У нее тогда весь мир делился на две части — любимую и нелюбимую. В любимой были Федор, их комната в новом доме, письма от родителей, новые книги, фильмы, выходные дни с поездками за город и множество людей, с которыми они тогда дружили. В нелюбимой части Викиного мира были ночные смены, после которых Федор спал как убитый весь день, и провал на экзаменах в строительный институт, в который она под натиском Федора пыталась поступить.
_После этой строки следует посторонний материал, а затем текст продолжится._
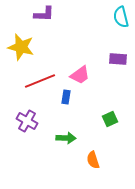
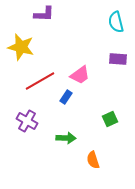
cyan semicircle: moved 5 px left, 5 px down
red line: rotated 8 degrees counterclockwise
blue rectangle: rotated 24 degrees clockwise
На письмо, которое они написали буквально «на деревню дедушке», так стар и нереален был адрес, который припомнил Федор, неожиданно быстро пришел ответ. Оказывается, бабка Анфиса была жива. Жила она в деревне у своей дочери. Федор удивился, бабка казалась ему безродной. Прояснилась и история с паспортом. Никакой тайны не висело над бабкой Анфисой, просто ушла она в лес на заработки из колхоза, и паспорт ей тогда не полагался. «Спасибо, что не позабыл, — было написано в письме, — а я уже надежду потеряла, что узнаю про твою жизнь. Был ты маленьким, а я тебе шапку из белок стачала, помнишь? А когда ты болел, мы с матерью твоей тебя в город к доктору возили, а ты доктора за палец укусил, помнишь?» Ничего такого он не помнил. Письмо было написано детским почерком. «Здоровье мое теперь плохое по утрам, но потом разойдусь и все еще по дому делаю. Еще раз спасибо, что не позабыл, вспомнил. Хоть свидеться нам и не придется, старая я уже, а письма пиши. Я, когда письмо принесли, глазам не поверила, никто никогда не писал, все свои рядом». В конце письма, на самом краю листка тем же детским почерком было написано маленькими буковками: «Краски пришлите». Позаботился о себе внук или внучка, насмешил их тогда.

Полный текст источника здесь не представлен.